2nd Semester: the student follows media & politics, which places both historically crucial and contemporary political manifestos in relation to media analyses, encouraging a consideration of concepts such as labour, spectacle, the machine, identity and affect. Students also have an elective, and may choose between theme seminars on issue mapping for politics, information visualization, social media and value, the digital book, new media literary forms and other courses offered in the research master’s. (For more details on theme seminars, see the one-year MA description above.)

Year two

1st Semester: students may pursue a “research internship” or a study abroad program with partner universities. They may undertake fieldwork for a research project, or join a digital methods lab project. Students also may follow an elective course, taken from the broader Media Studies offerings.

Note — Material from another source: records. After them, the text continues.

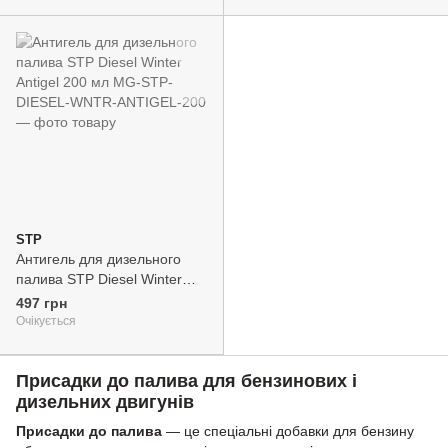
STP
Антигель для дизельного
палива STP Diesel Winter
Antigel 200 мл
497 грн
Очікується
Присадки до палива для бензинових і
дизельних двигунів
Присадки до палива
— це спеціальні добавки для бензину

2nd Semester: students follow an elective course, where again the choice is between theme seminars on issue mapping for politics, information visualization, social media and value, the digital book, new media literary forms and others. Students also write the thesis, which is expected to be original and make a contribution to a discourse in the field. The research master’s degree program concludes with a presentation and defense of the thesis.

Additional Information

Faculty and staff

Richard Rogers, Professor and Chair. Web epistemology, digital methods. Publications include Information Politics on the Web (MIT Press, 2004/2005), awarded American Society for Information Science and Technology’s 2005 Best Information Science Book of the Year Award, and Digital Methods (MIT Press, 2013). Founding director of govcom.org and digitalmethods.net.
>>> http://home.medewerker.uva.nl/r.a.rogers/

Bernhard Rieder, Associate Professor. Digital Methods, software theory and politics. Current research interests include search engine politics and the mechanization of knowledge production.
>>> http://home.medewerker.uva.nl/b.rieder/
>>> http://thepoliticsofsystems.net

Jan Simons, Associate Professor. Mobile Culture, gaming, film theory. Publications include Playing The Waves: Lars von Trier’s Game Cinema (AUP, 2007). Project Director, Mobile Learning Game Kit, Senior Member, Digital Games research group.
>>> http://home.medewerker.uva.nl/j.a.a.simons/

Carolin Gerlitz, Assistant Professor. Digital research, software/platform studies, social media, economic sociology, topology, numeracy and issue mapping online.
>>> http://home.medewerker.uva.nl/c.gerlitz/

Niels van Doorn, Assistant Professor. Materialization of gender, sexuality, and embodiment in digital spaces.
>>> http://home.medewerker.uva.nl/n.a.j.m.vandoorn/

Thomas Poell, Assistant Professor. Social media and the transformation of activist communication in different parts of the world.
>>> http://home.medewerker.uva.nl/t.poell/

Yuri Engelhardt, Assistant Professor. Computer modeling and information visualization. Publications include The Language of Graphics (2002); founder and moderator of InfoDesign (1995-9); co-developer of Future Planet Studies at UvA.
>>> http://www.yuriweb.com

Cornelius Puschmann, Visiting Lecturer. Computer-mediated communication and the Internet’s impact on society, especially on science and scholarship.
>>> http://ynada.com

Erik Borra, Lecturer. Data science, digital methods, issue mapping online. Digital methods lead developer.
>>> http://home.medewerker.uva.nl/e.k.borra/

Esther Weltevrede, Lecturer. Controversy mapping with the Web, temporalities and dynamics online, device studies.
>>> http://home.medewerker.uva.nl/e.j.t.weltevrede/

Marc Tuters, Lecturer. New media literary forms, avant-garde media history, locative media.

Michael Dieter, Lecturer. Media art and materialist philosophy. Critical uses of digital and networked technologies such as locative media, information visualization, gaming and software modification.